What are the Most Common Causes of Upper Back and Neck Pain?

Upper back and neck pain is most often caused by one of two situations: an injury due to direct force, or muscle strains and tension due to posture issues. People who sit at a desk for long periods of time are especially prone to upper back and neck pain, particularly if they do not sit in ergonomic chairs or if they spend a significant amount of time typing at a computer. Injuries are common causes of upper back and neck pain, especially in automobile accidents, sports, or as a result of a fall.

Direct trauma to the neck, shoulders, or upper back can cause upper back and neck pain, either because of a strained muscle, or because of a problem with the vertebrae in the spine. If a vertebra is knocked out of place, or if a disc of the spine becomes herniated — that is, the gel-like fluid between two discs wears down or begins to leak — moderate to extreme pain will be felt in the neck and upper back. Injuries due to trauma need to be treated by a professional who can diagnose the problem and recommend a rehabilitation treatment. Some of these injuries, however, can be treated with rest, icing, and heating.

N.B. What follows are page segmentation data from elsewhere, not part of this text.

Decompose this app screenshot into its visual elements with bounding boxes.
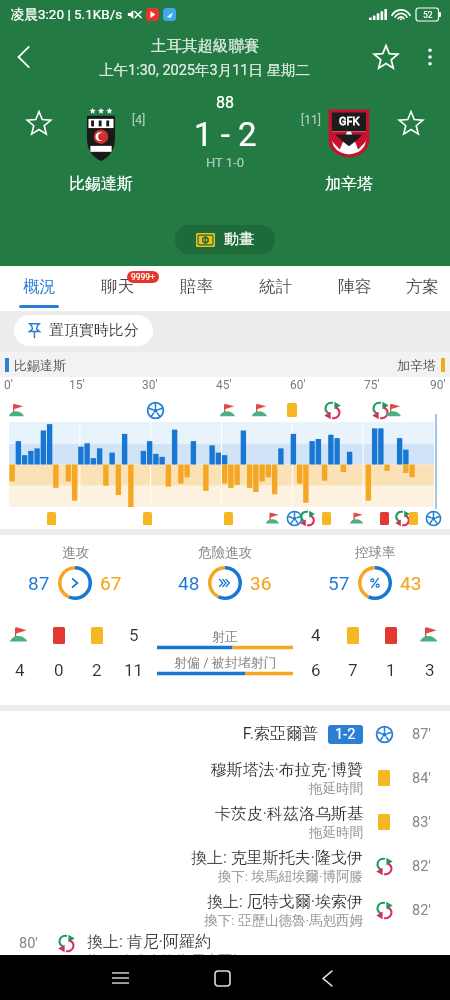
staticText: 0': [4, 378, 13, 392]
button[interactable]: Add to favourites: [362, 29, 410, 85]
staticText: 拖延時間: [309, 824, 363, 841]
staticText: 換上: 厄特戈爾·埃索伊: [206, 892, 363, 912]
button[interactable]: 統計: [236, 266, 315, 311]
staticText: 1: [386, 660, 396, 680]
staticText: 6: [311, 660, 321, 680]
staticText: 4: [15, 660, 25, 680]
button[interactable]: 卡茨皮·科茲洛乌斯基: [0, 800, 450, 844]
staticText: 凌晨3:20 | 5.1KB/s: [11, 6, 123, 23]
staticText: 聊天: [101, 276, 134, 297]
staticText: 60': [290, 378, 306, 392]
button[interactable]: 陣容: [315, 266, 394, 311]
staticText: HT 1-0: [206, 155, 245, 170]
staticText: 4: [311, 625, 321, 645]
staticText: 30': [142, 378, 158, 392]
staticText: 動畫: [224, 230, 254, 249]
staticText: 置頂實時比分: [49, 321, 139, 340]
staticText: 2: [92, 660, 102, 680]
button[interactable]: Recent apps: [98, 956, 142, 1000]
button[interactable]: F.索亞爾普: [0, 712, 450, 756]
staticText: 88: [216, 93, 234, 112]
staticText: 換下: 金盧由德薩·馬克西姆: [87, 952, 246, 955]
staticText: 換下: 埃馬紐埃爾·博阿滕: [217, 868, 363, 885]
button[interactable]: Back: [305, 956, 349, 1000]
button[interactable]: 聊天: [78, 266, 157, 311]
staticText: 加辛塔: [325, 174, 373, 194]
staticText: F.索亞爾普: [242, 724, 318, 744]
staticText: 90': [430, 378, 446, 392]
staticText: 比錫達斯: [14, 357, 66, 373]
staticText: 36: [250, 572, 272, 594]
button[interactable]: 賠率: [157, 266, 236, 311]
button[interactable]: Back: [0, 29, 48, 85]
staticText: 1 - 2: [194, 115, 257, 154]
staticText: 9999+: [131, 272, 155, 282]
staticText: 3: [425, 660, 435, 680]
staticText: 80': [19, 935, 38, 952]
staticText: 穆斯塔法·布拉克·博贊: [210, 760, 363, 780]
staticText: 1-2: [335, 726, 356, 743]
staticText: 82': [412, 858, 431, 875]
staticText: 87: [28, 572, 50, 594]
staticText: 統計: [259, 276, 292, 297]
button[interactable]: Favourite home team: [0, 85, 78, 200]
button[interactable]: Home: [200, 956, 244, 1000]
button[interactable]: 穆斯塔法·布拉克·博贊: [0, 756, 450, 800]
button[interactable]: 置頂實時比分: [14, 315, 153, 346]
button[interactable]: Favourite away team: [372, 85, 450, 200]
staticText: 52: [423, 10, 433, 20]
staticText: 換下: 亞歷山德魯·馬剋西姆: [204, 912, 363, 929]
staticText: 83': [412, 814, 431, 831]
staticText: 進攻: [62, 544, 89, 561]
staticText: 11: [124, 660, 144, 680]
staticText: 7: [348, 660, 358, 680]
staticText: 概況: [23, 276, 56, 297]
staticText: 方案: [406, 276, 439, 297]
staticText: 射正: [212, 628, 238, 644]
button[interactable]: 概況: [0, 266, 78, 311]
staticText: 上午1:30, 2025年3月11日 星期二: [99, 61, 311, 79]
button[interactable]: 動畫: [175, 225, 275, 254]
staticText: 賠率: [180, 276, 213, 297]
staticText: 控球率: [355, 544, 396, 561]
staticText: 82': [412, 902, 431, 919]
button[interactable]: 換上: 厄特戈爾·埃索伊: [0, 888, 450, 932]
staticText: 67: [100, 572, 122, 594]
staticText: 15': [69, 378, 85, 392]
staticText: 陣容: [338, 276, 371, 297]
staticText: 卡茨皮·科茲洛乌斯基: [214, 804, 363, 824]
button[interactable]: 換上: 克里斯托夫·隆戈伊: [0, 844, 450, 888]
staticText: 土耳其超級聯賽: [151, 36, 260, 56]
staticText: 換上: 肯尼·阿羅約: [87, 932, 212, 952]
staticText: GFK: [339, 115, 360, 128]
staticText: 危險進攻: [198, 544, 252, 561]
staticText: 射偏 / 被封堵射门: [174, 654, 277, 670]
staticText: [11]: [301, 113, 321, 127]
staticText: [4]: [132, 113, 146, 127]
staticText: 比錫達斯: [69, 174, 133, 194]
staticText: 45': [216, 378, 232, 392]
button[interactable]: More options: [410, 29, 450, 85]
staticText: 換上: 克里斯托夫·隆戈伊: [190, 848, 363, 868]
staticText: 87': [412, 726, 431, 743]
staticText: 48: [178, 572, 200, 594]
button[interactable]: 80': [0, 932, 450, 955]
staticText: 75': [364, 378, 380, 392]
staticText: 5: [129, 625, 139, 645]
staticText: 57: [328, 572, 350, 594]
staticText: 拖延時間: [309, 780, 363, 797]
staticText: 0: [54, 660, 64, 680]
staticText: 加辛塔: [397, 357, 436, 373]
staticText: 84': [412, 770, 431, 787]
staticText: 43: [400, 572, 422, 594]
button[interactable]: 方案: [394, 266, 450, 311]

Poor posture can cause upper back and neck pain because the muscles in the neck are constantly tensed and tired. Sitting at a desk for long periods of time, especially while typing, allow the muscles in the neck to tense up as they hold the head in position. The pain can then radiate into the upper back, where other muscles are straining to support the neck and shoulders. To avoid such upper back and neck pain, one might consider purchasing an ergonomic chair that supports the lumbar spine, which in turn keeps the spine straighter. The neck and shoulders will then become less tense, causing less pain.

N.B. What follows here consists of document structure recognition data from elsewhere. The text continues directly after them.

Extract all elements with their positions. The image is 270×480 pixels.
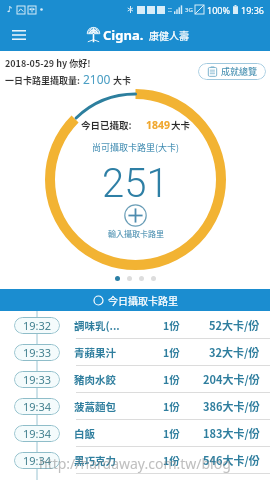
staticText: 3G [185, 6, 193, 14]
staticText: 今日攝取卡路里 [108, 293, 178, 307]
staticText: 183大卡/份 [203, 425, 260, 441]
button[interactable]: 19:34 [0, 420, 270, 446]
staticText: 19:34 [23, 453, 52, 468]
staticText: 大卡 [171, 118, 191, 132]
staticText: 251 [102, 160, 169, 207]
staticText: Cigna. [103, 26, 144, 44]
button[interactable]: Menu [8, 24, 30, 46]
staticText: 菠蒿麵包 [74, 399, 116, 414]
staticText: 1份 [163, 372, 180, 387]
staticText: 康健人壽 [149, 28, 189, 42]
staticText: 黑巧克力 [74, 453, 116, 468]
staticText: 386大卡/份 [203, 398, 260, 414]
staticText: :: [168, 5, 172, 15]
staticText: 今日已攝取: [81, 118, 132, 132]
staticText: 204大卡/份 [203, 371, 260, 387]
button[interactable]: 19:34 [0, 393, 270, 419]
staticText: 546大卡/份 [203, 452, 260, 468]
staticText: http://hardaway.com.tw/blog [39, 454, 231, 473]
staticText: 2018-05-29 hy 你好! [5, 57, 91, 70]
staticText: 32大卡/份 [209, 344, 260, 360]
staticText: 1份 [163, 318, 180, 333]
button[interactable]: 19:32 [0, 312, 270, 338]
button[interactable]: 成就總覽 [198, 63, 266, 80]
staticText: 19:32 [23, 318, 52, 333]
staticText: 19:33 [23, 372, 52, 387]
staticText: 19:34 [23, 426, 52, 441]
button[interactable]: Add calories [124, 204, 147, 227]
staticText: 一日卡路里攝取量: [5, 74, 80, 87]
button[interactable]: 19:33 [0, 366, 270, 392]
staticText: 19:36 [241, 4, 265, 16]
staticText: 19:34 [23, 399, 52, 414]
staticText: 輸入攝取卡路里 [108, 228, 164, 240]
button[interactable]: 19:34 [0, 447, 270, 473]
staticText: 1份 [163, 345, 180, 360]
staticText: 19:33 [23, 345, 52, 360]
staticText: 100% [207, 4, 230, 16]
staticText: 52大卡/份 [209, 317, 260, 333]
staticText: 1份 [163, 426, 180, 441]
staticText: 調味乳(... [74, 318, 120, 333]
staticText: 青蘋果汁 [74, 345, 116, 360]
staticText: 2100 [83, 71, 111, 87]
staticText: ♪ [7, 5, 13, 14]
staticText: 1份 [163, 453, 180, 468]
staticText: 成就總覽 [221, 65, 258, 78]
staticText: 1849 [146, 118, 171, 132]
staticText: 大卡 [113, 74, 132, 87]
staticText: 白飯 [74, 426, 95, 441]
button[interactable]: 19:33 [0, 339, 270, 365]
staticText: 尚可攝取卡路里(大卡) [92, 141, 180, 154]
staticText: 1份 [163, 399, 180, 414]
staticText: 豬肉水餃 [74, 372, 116, 387]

Other conditions, such as arthritis, can cause pain in the joints of the neck, back, and shoulders. Arthritis is a weakening of a joint; it is more common as a person grows older and the ligaments that connect two bones in a joint begin to degenerate. As a result of this wearing down, the two bones may be allowed to rub against each other, causing a painful, aching sensation in the neck or back. Arthritis can be treated with medication, regular stretching, and regular exercise, though for some, the pain may be persistent despite all treatment options.